Afterward he said he was pleased with the way he had competed and hoped Agassi would reign, as he did here in 1994.

"He's playing great tennis and I'd love to see him win," Gimelstob said. "I think he deserves a lot of credit and respect for the way he's made these comebacks. And he has mine."

He also has Jennifer Capriati's. Capriati has been trying to put together her own comeback and has reached the round of 16. Yesterday she said Agassi has been an inspiration for her.

"I saw Agassi win the French Open," she said. "A lot of people never thought he could still do that, and it showed me that any time is a good time to win a Grand Slam -- whether you're the youngest or the oldest or whatever."

Tomorrow, Agassi will try to advance to the quarterfinals by beating Arnaud Clement, the Frenchman who forced him to five sets at the French.

"Clement is a tremendous competitor who moves incredibly well," Agassi said. "I have no intention of taking this one lightly."

Featured matches

Men's singles today

Gustavo Kuerten (5) vs. Goran Ivanisevic

Todd Martin (7) vs. Magnus Larsson

Women's singles today

Martina Hingis (1) vs. Arantxa Sanchez-Vicario (10)

Venus Williams (3) vs. Mary Joe Fernandez


Men's singles, third round

Seeded players

Andre Agassi (2) def. Justin Gimelstob, 6-1, 4-6, 6-3, 6-4; Yevgeny Kafelnikov (3) def. Jonas Bjorkman, 6-1, 6-4, 6-4; Marcelo Rios (10) def. Jan Kroslak, 6-3, 6-4, 6-4; Richard Krajicek (12) def. John van Lottum, 6-4, 6-1, 6-4; Arnaud Clement def. Nicolas Kiefer (15), 4-6, 6-4, 6-4, 6-2.

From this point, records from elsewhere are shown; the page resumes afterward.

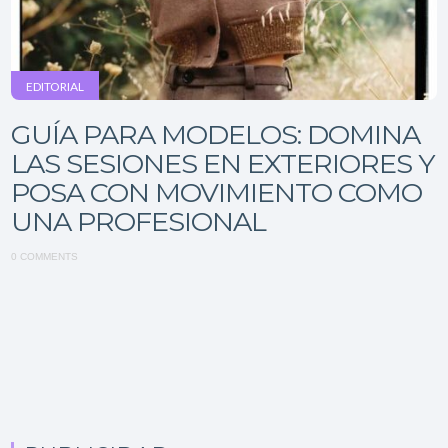
EDITORIAL
GUÍA PARA MODELOS: DOMINA
LAS SESIONES EN EXTERIORES Y
POSA CON MOVIMIENTO COMO
UNA PROFESIONAL
0 COMMENTS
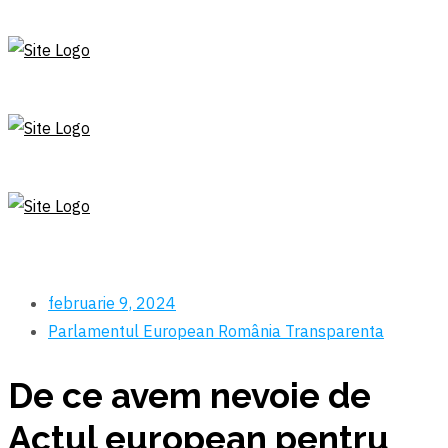
februarie 9, 2024
Parlamentul European
România
Transparenta
De ce avem nevoie de
Actul european pentru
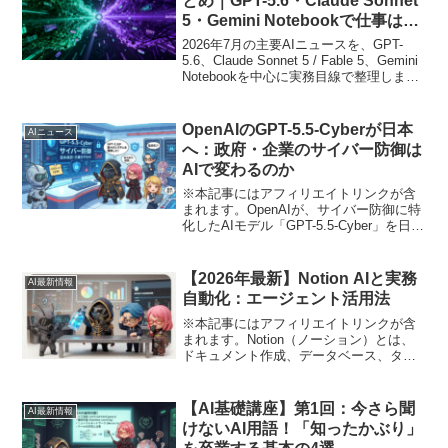
とめ｜GPT-5.6・Claude Sonnet
5・Gemini Notebookで仕事はど
う変わる？
2026年7月の主要AIニュースを、GPT-
5.6、Claude Sonnet 5 / Fable 5、Gemini
Notebookを中心に実務目線で整理しま
す。
OpenAIのGPT-5.5-Cyberが日本
AIニュース
へ：政府・企業のサイバー防御は
AIで変わるのか
※本記事にはアフィリエイトリンクが含
まれます。OpenAIが、サイバー防御に特
化したAIモデル「GPT-5.5-Cyber」を日本
の政府・一部企業へ提供する方針を示し
たと報じられました。ポイントは、AIで
攻撃を広げる話ではなく、攻撃が高...
【2026年最新】Notion AIと実務
AI最新情報
自動化：エージェント活用法
※本記事にはアフィリエイトリンクが含
まれます。Notion（ノーション）とは、
ドキュメント作成、データベース、タス
ク管理を統合したオールインワン生産性
ツールであり、2026年現在は自律型AIエ
ージェントによる業務自動化の中心プラ
【AI基礎講座】第1回：今さら聞
AI最新情報
ットフォ...
けないAI用語！「知ったかぶり」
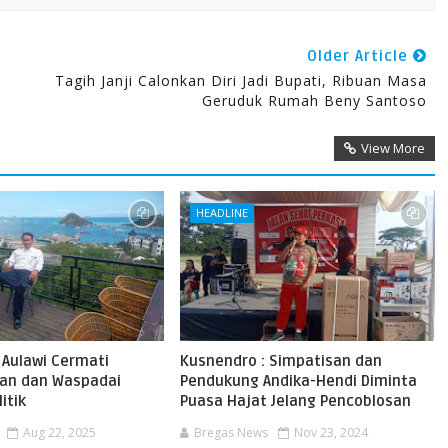
Older Article
Tagih Janji Calonkan Diri Jadi Bupati, Ribuan Masa
Geruduk Rumah Beny Santoso
View More
HEADLINE
 Aulawi Cermati
Kusnendro : Simpatisan dan
an dan Waspadai
Pendukung Andika-Hendi Diminta
itik
Puasa Hajat Jelang Pencoblosan
Aug 22, 2025
Bregas News
Nov 23, 2024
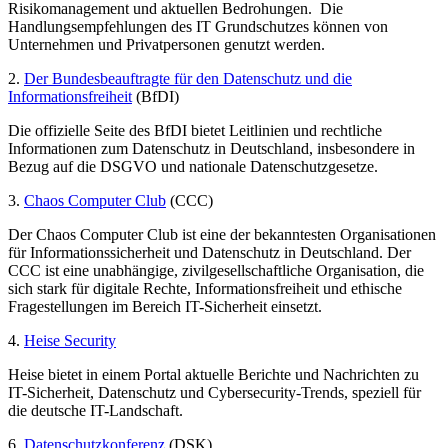
Risikomanagement und aktuellen Bedrohungen. Die
Handlungsempfehlungen des IT Grundschutzes können von
Unternehmen und Privatpersonen genutzt werden.
2.
Der Bundesbeauftragte für den Datenschutz und die
Informationsfreiheit
(BfDI)
Die offizielle Seite des BfDI bietet Leitlinien und rechtliche
Informationen zum Datenschutz in Deutschland, insbesondere in
Bezug auf die DSGVO und nationale Datenschutzgesetze.
3.
Chaos Computer Club
(CCC)
Der Chaos Computer Club ist eine der bekanntesten Organisationen
für Informationssicherheit und Datenschutz in Deutschland. Der
CCC ist eine unabhängige, zivilgesellschaftliche Organisation, die
sich stark für digitale Rechte, Informationsfreiheit und ethische
Fragestellungen im Bereich IT-Sicherheit einsetzt.
4.
Heise Security
Heise bietet in einem Portal aktuelle Berichte und Nachrichten zu
IT-Sicherheit, Datenschutz und Cybersecurity-Trends, speziell für
die deutsche IT-Landschaft.
6.
Datenschutzkonferenz
(DSK)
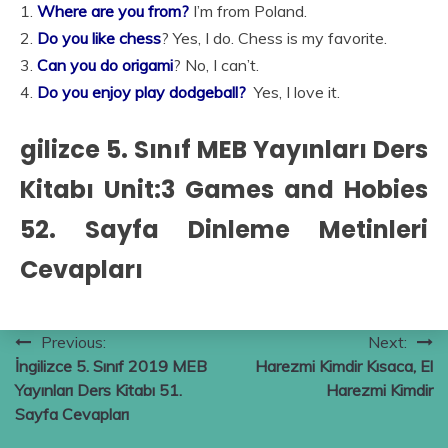
1.
Where are you from?
I’m from Poland.
2.
Do you like chess
? Yes, I do. Chess is my favorite.
3.
Can you do origami
? No, I can’t.
4.
Do you enjoy play dodgeball?
Yes, I love it.
gilizce 5. Sınıf MEB Yayınları Ders
Kitabı Unit:3 Games and Hobies
52. Sayfa Dinleme Metinleri
Cevapları
Yazı
Previous:
Next:
İngilizce 5. Sınıf 2019 MEB
Harezmi Kimdir Kısaca, El
gezinmesi
Yayınları Ders Kitabı 51.
Harezmi Kimdir
Sayfa Cevapları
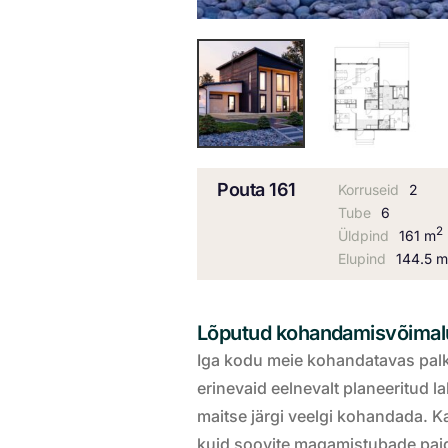
Pouta 161
Korruseid
2
Tube
6
2
Üldpind
161 m
Elupind
144.5 
Lõputud kohandamisvõima
Iga kodu meie kohandatavas pal
erinevaid eelnevalt planeeritud 
maitse järgi veelgi kohandada. Ka
kuid soovite magamistubade pai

Nicolas Escude def. Xavier Malisse, 6-3, 6-2, 6-1; Vince Spadea def. Laurence Tieleman, 6-2, 4-6, 6-7 (4-7), 6-2, 7-6 (7-3); Andrei Medvedev def. Lleyton Hewitt, 3-6, 6-3, 3-6, 6-4, 6-3.

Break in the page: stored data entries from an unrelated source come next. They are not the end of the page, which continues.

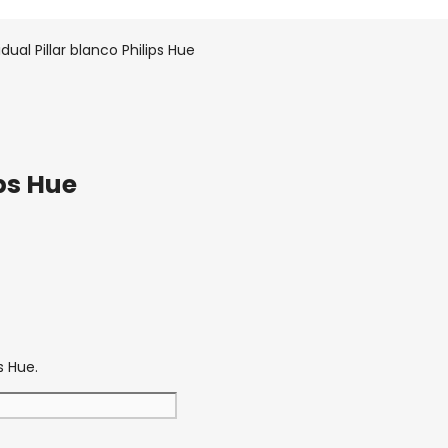
dual Pillar blanco Philips Hue
ips Hue
s Hue.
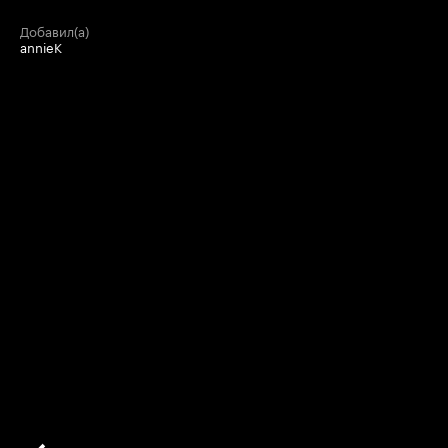
добавил(а)
annieK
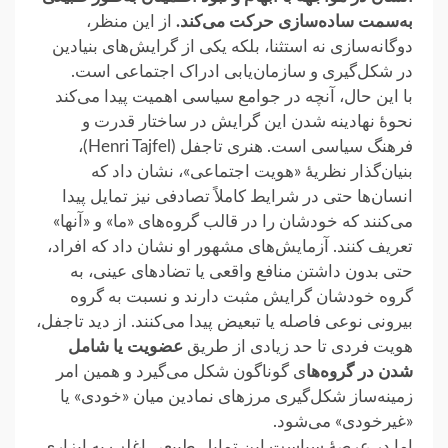
به‌سمت ساده‌سازی حرکت می‌کند.
از این منظر،
دوگانه‌سازی نه استثنا، بلکه یکی از گرایش‌های بنیادین
در ‏شکل‌گیری و سازمان‌یابی ادراک اجتماعی است.‏
با این حال، آنچه در جوامع سیاسی اهمیت پیدا می‌کند
نحوهٔ نهادینه‌ شدن این گرایش در ساختار قدرت و
فرهنگ سیاسی است. ‏هنری تاجفل ‏‎(Henri Tajfel)‎،
بنیان‌گذار نظریهٔ ‏‎»‎هویت اجتماعی»، نشان داد که
انسان‌ها حتی در شرایط کاملاً تصادفی ‏نیز تمایل پیدا
‎تعریف کنند. آزمایش‌های مشهور او نشان داد که افراد،
حتی بدون ‏داشتن منافع واقعی یا تضادهای عینی، به
گروه خودشان گرایش مثبت دارند و نسبت به گروه
بیرونی نوعی فاصله یا تبعیض پیدا ‏می‌کنند. از دید تاجفل،
هویت فردی تا حد زیادی از طریق
عضویت یا شامل
شدن در گروه‌ها
ی گوناگون شکل می‌گیرد و همین امر
زمینه‌ساز ‏شکل‌گیری مرزهای نمادین میان «خودی» یا
«غیر‌خودی»‏‎ ‎می‌شود.‏
اما در عرصهٔ سیاست این تمایل طبیعی اغلب به ابزاری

Women's singles, third round

Seeded players

Lindsay Davenport (2) def. Amy Frazier, 6-1, 6-1; Monica Seles (4) def. Ai Sugiyama, 6-2, 6-3; Mary Pierce (5) def. Angeles Montolio, 6-0, 7-6 (7-4); Serena Williams (7) def. Kim Clijsters, 4-6, 6-2, 7-5; Julie Halard-Decugis (9) def. Amelie Cocheteux, 5-2, retired; Jennifer Capriati def. Nathalie Tauziat (11), 6-3, 1-6, 6-1; Conchita Martinez (16) def. Elena Dementieva, 6-2, 2-6, 6-4.


Sabine Appelmans, def. Magui Serna, 0-6, 6-1, 6-3.